START SUPPLIED DATA

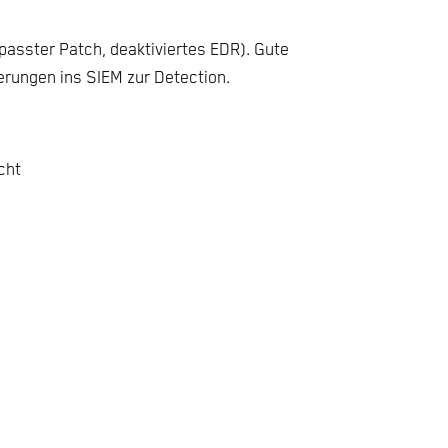
passter Patch, deaktiviertes EDR). Gute
erungen ins SIEM zur Detection.
cht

END SUPPLIED DATA

### DESCRIPTION OF THE TASK
Transcribe the data completely. No pictures should appear in the transcription.

### PROBLEM SOLUTION
passter Patch, deaktiviertes EDR). Gute
erungen ins SIEM zur Detection.
cht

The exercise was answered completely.